The first mistake our political leaders made is goal confusion. The question is no longer whether to raise the debt limit or cut spending. Congress is out of time for that debate. Moody’s Investors Service, which rates debt for lenders, said it could lower the U.S. credit rating as early as July if Congress does not develop a process to avoid default. July 1 is this week. That means we need a detailed, step-by-step agreement process now, or interest rates could rise before August 2. The response so far? Republicans walked out of talks last Thursday, and a “golf summit” between President Obama and House Speaker Boehner failed to produce collaboration by their parties. Come July, we’ll start playing daily roulette with the entire U.S. economy.
Impending deadlines like this increase conflict and actually reduce creativity, information processing and agreement quality. What Washington needs to do at this point is decouple the debt limit from the spending debate, increasing the debt limit until December 31. This will maintain a less intrusive deadline but provide time for creative problem-solving in a calmer environment.
Another negotiation flaw plaguing the debt issue has been how laden the debate is with emotional buzzwords. Emotional people are physically less able to listen, which in turn means they are not often persuadable. They focus less on goals and more on retribution. If Vice President Biden’s task force was unable to calm down, it was right to turn this over to different bipartisan negotiators with fewer hotheads, but they need a better process.
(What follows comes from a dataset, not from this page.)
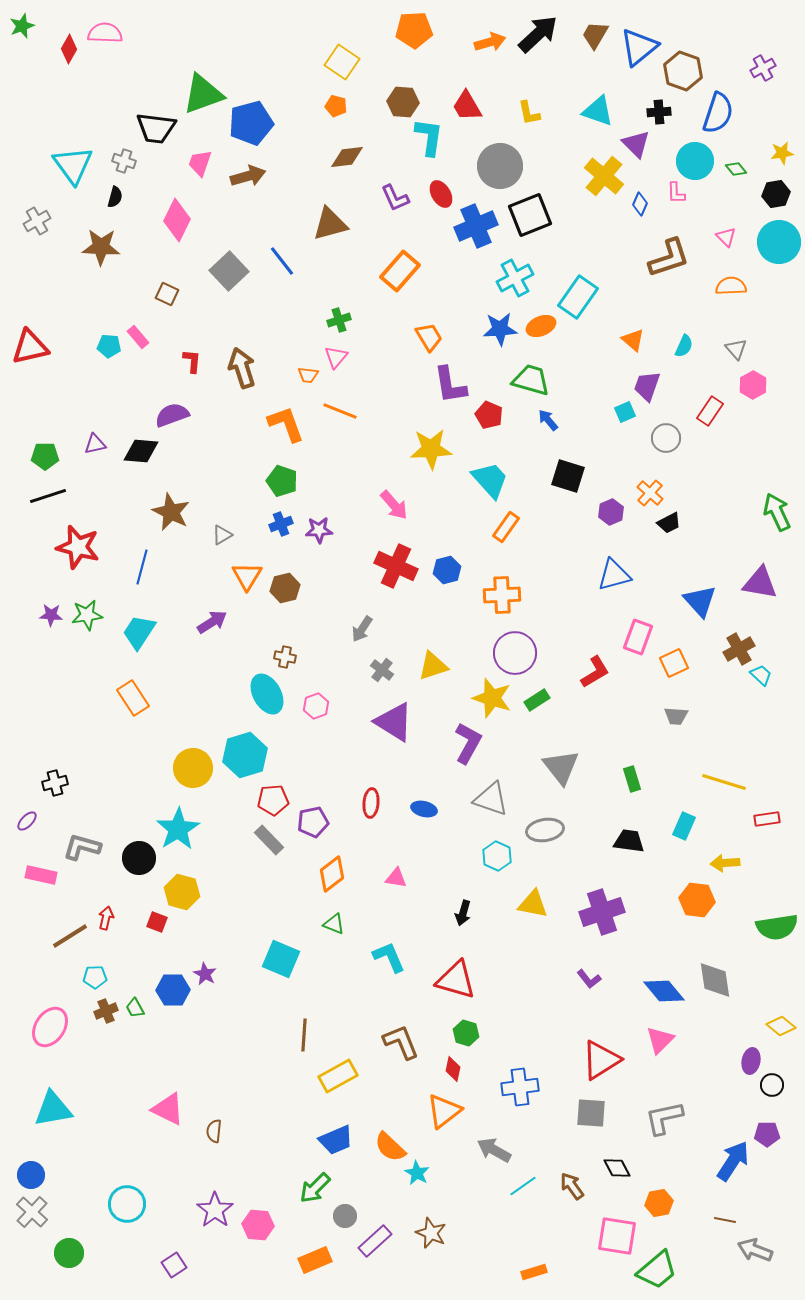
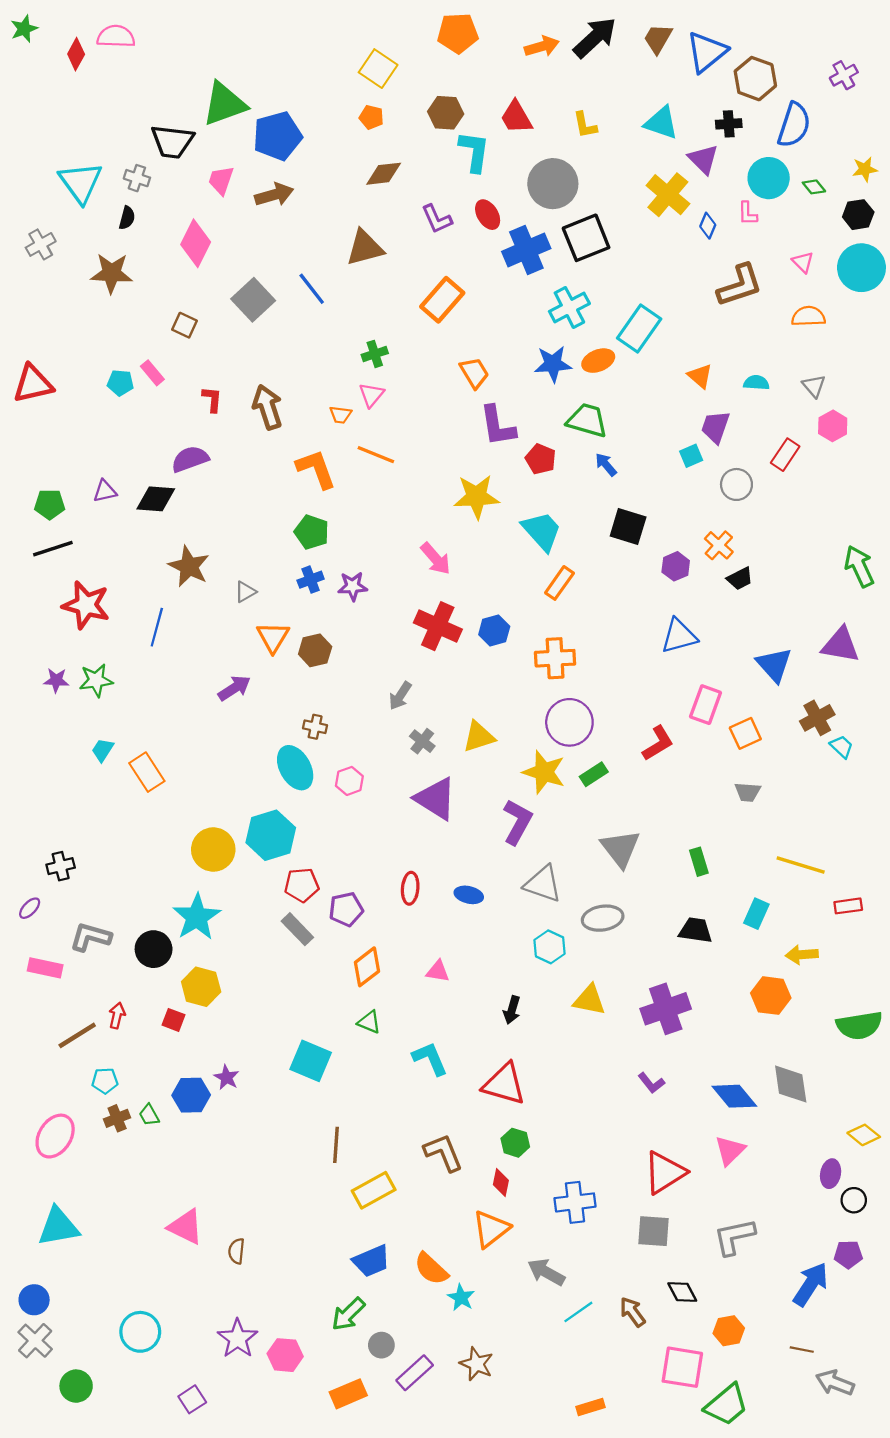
cyan semicircle: (684, 346) -> (756, 383), turned -110
cyan trapezoid: (139, 632) -> (103, 750), moved, size x0.6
Threats cause emotion and are useless in negotiations like these.
Research by Robert Cialdini, author of Influence: The Psychology of Persuasion , found that when negotiators create human connections, 90 percent of the time they produce agreement (versus 16 percent if they don’t personally connect). Washington should study this data point. Civility isn’t just a nice leadership attribute; it actually increases listening, reduces emotion and better enables future compromise, even amid disagreement.
Additional studies , such as one by George Washington University’s Charles B. Craver, have found that when parties collaborate, the size of the pie can increase by 400 percent—that is, the end value of the deal can be four times better than it would have been otherwise. Partisan attacks do not create this value; brainstorming does. There is no “us v. them” when all of us are facing a common crisis.